The first technique is quite straightforward, so let's implement it right away and see how it performs. For now, we will limit our implementation to $k$ being powers of $2$.

In [7]:
from math import log2

def recursive_cluster_k(g, k):
    assert k <= len(g.nodes)
    assert log2(k) % 1 == 0
    
    depth = log2(k)
    return recursive_cluster(g, depth)

def recursive_cluster(g, depth):
    """
    Recursively clusters graph g until depth is 0.
    If you want, you can also implement this method iteratively (with a for loop).
    """
    # base case
    if depth == 0:
        return [g]
     
    clusters = []
    
    # Start coding here!
    g1, g2 = spectral_cluster(g)
    clusters.append(g1)
    clusters.append(g2)
    return recursive_cluster(g1, depth-1)
        
clusters = recursive_cluster_k(friend_graph, 4)
for cluster in clusters:
    print(cluster.nodes)
        

TypeError: '>=' not supported between instances of 'list' and 'int'

### Exercise 5.b

Now for the second technique: Use $d$ eigenvectors to construct a $d$-dimensional space and apply a classical clustering algorithm. Let's break up this sentence to see what it means.

1. _Use $d$ eigenvectors to construct a $d$-dimensional space._

The $d$ eigenvectors you select are the bases of a $d$-dimensional space (check out the video linked in exercise 3 to see why). In order to get the coördinates of a point in this new space, all we need to do is compute the dot product between the vector representation of that point in the original space and the eigenvector corresponding to each dimension. The vector representation $\mathbf{v}$ of a node $i$ in the original space is an $n \times 1$ vector with all zeros and $v_i = 1$.

If compute the dot product with each eigenvector, you get $d$ 'coördinates' for that node in the new $d$-dimensional space, which is called the spectral transform.

We can use a quick shortcut to get the coördinates for each node in the graph: we can simply concatenate the $d$ eigenvectors into an $n \times d$ matrix (try writing it out it out). The dataset of new features will look like this: [$w_1$, $w_2$, ..., $w_d$] where $w_j$ is the $j$-th eigenvector.

2. _Apply a classical clustering algorithm._

Now that you have $d$ coördinates for each node, we can feed these new coördinates (or features) into a standard clustering algorithm, like hierarchical clustering or k-means. We will not implement this step. For now, it will do to plot the new coordinates. Of course, you are free to use an out-of-the-box implementation or your own clustering implementation from the Machine Learning course.
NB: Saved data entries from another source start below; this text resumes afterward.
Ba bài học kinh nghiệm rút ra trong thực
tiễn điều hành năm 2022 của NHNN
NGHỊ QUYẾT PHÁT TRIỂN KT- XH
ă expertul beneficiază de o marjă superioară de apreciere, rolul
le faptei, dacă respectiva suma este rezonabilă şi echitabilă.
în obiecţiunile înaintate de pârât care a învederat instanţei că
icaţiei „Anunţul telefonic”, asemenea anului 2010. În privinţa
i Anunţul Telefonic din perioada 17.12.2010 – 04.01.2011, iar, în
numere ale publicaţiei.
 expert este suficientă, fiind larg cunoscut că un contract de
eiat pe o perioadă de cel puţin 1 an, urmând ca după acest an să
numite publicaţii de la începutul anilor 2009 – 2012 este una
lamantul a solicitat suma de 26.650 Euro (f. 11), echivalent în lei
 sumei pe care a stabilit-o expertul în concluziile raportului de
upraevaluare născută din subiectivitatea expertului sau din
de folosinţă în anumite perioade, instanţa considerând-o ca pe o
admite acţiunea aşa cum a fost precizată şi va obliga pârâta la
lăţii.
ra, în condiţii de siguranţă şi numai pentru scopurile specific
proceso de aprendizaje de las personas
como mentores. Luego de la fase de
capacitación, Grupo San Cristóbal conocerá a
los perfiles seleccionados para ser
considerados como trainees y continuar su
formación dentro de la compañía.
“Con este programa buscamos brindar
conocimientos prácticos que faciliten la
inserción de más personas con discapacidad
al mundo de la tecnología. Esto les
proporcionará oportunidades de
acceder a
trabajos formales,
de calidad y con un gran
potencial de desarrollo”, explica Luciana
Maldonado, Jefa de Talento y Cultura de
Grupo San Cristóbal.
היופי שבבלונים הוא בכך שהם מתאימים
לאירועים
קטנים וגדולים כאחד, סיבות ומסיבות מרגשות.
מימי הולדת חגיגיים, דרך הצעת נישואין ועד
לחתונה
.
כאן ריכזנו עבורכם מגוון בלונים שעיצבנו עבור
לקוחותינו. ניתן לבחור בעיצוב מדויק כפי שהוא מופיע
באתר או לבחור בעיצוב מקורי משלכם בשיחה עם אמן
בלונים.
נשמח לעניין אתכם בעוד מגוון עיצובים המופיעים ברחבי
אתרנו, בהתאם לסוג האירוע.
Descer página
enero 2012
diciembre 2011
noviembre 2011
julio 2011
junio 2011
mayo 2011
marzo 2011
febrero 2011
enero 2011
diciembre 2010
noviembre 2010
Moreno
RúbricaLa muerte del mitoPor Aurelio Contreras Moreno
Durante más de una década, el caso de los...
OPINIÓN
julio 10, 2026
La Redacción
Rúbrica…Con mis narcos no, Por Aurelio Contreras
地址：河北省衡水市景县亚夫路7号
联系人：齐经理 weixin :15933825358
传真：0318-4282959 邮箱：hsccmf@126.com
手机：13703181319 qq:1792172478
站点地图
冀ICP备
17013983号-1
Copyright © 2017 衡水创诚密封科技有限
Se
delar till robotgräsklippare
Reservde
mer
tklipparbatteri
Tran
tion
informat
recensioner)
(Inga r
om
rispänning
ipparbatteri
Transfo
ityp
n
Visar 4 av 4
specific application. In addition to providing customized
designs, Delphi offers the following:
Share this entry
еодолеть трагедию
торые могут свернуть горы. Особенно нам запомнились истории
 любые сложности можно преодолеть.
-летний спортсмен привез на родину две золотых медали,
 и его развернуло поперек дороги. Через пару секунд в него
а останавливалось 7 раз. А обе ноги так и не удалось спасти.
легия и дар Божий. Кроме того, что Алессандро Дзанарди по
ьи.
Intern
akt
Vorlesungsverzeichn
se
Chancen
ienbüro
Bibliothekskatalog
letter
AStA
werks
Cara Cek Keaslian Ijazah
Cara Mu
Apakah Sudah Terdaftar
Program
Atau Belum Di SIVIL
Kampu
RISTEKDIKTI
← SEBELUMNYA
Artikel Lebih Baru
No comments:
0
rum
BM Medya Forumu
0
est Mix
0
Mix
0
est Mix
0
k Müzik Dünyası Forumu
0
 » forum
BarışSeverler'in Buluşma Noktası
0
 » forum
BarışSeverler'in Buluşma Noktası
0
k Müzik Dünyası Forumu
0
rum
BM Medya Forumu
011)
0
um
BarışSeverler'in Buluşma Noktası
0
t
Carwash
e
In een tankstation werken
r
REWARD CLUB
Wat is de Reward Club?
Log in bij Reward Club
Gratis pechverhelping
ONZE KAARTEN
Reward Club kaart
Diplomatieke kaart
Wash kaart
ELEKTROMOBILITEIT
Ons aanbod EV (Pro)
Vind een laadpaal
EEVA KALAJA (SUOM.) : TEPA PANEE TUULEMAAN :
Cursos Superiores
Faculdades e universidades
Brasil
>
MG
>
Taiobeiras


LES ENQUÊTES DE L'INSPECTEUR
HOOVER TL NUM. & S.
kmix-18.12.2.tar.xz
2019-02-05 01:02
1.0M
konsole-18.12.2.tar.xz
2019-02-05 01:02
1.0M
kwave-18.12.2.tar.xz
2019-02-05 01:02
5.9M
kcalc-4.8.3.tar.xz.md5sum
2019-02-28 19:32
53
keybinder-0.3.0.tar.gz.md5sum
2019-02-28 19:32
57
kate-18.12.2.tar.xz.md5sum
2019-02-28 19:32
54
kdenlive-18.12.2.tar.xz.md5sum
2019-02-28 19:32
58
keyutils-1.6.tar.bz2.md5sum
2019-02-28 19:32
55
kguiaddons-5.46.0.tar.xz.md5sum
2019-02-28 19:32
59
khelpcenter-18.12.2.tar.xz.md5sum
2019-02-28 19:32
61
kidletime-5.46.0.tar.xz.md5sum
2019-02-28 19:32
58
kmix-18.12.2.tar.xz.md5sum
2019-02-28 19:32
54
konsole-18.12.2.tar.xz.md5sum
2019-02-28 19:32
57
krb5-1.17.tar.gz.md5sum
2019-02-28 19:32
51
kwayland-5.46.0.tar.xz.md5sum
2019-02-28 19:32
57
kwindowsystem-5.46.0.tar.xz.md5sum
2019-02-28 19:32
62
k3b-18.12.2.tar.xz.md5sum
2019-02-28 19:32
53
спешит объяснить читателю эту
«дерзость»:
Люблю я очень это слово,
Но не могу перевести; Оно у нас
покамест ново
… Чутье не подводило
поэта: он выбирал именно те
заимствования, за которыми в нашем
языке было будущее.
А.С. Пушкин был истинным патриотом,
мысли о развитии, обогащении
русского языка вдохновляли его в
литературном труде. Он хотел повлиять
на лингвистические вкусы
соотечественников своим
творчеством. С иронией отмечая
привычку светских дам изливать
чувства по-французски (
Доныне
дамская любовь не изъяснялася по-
*Let's get started!* We will use only two eigenvectors, so we can plot the new coordinates. Remember that we don't use the very first eigenvector, as it consists of only 1s.

In [None]:
import matplotlib.pyplot as plt
from matplotlib import colors as mcolors

def spectral_coordinates(laplacian, d):
    v, w = la.eig(laplacian)
    
    coordinates = np.ones((laplacian.shape[0], d))
    
    # Start coding here!

    return coordinates

def spectral_cluster_k(g, k):    
    adjacency_matrix = create_adjacency_matrix(g)
    laplacian = compute_laplacian(adjacency_matrix)
    
    coordinates = spectral_coordinates(laplacian, 2)
    
    for i in range(len(coordinates)):
        plt.scatter(coordinates[i, 0], coordinates[i, 1])
    plt.legend(people)
    plt.show()

spectral_cluster_k(friend_graph, 100000)

### Question 5
- What do the axes mean in this plot? 
- Would you get the same clustering results using the two methods? What is the difference?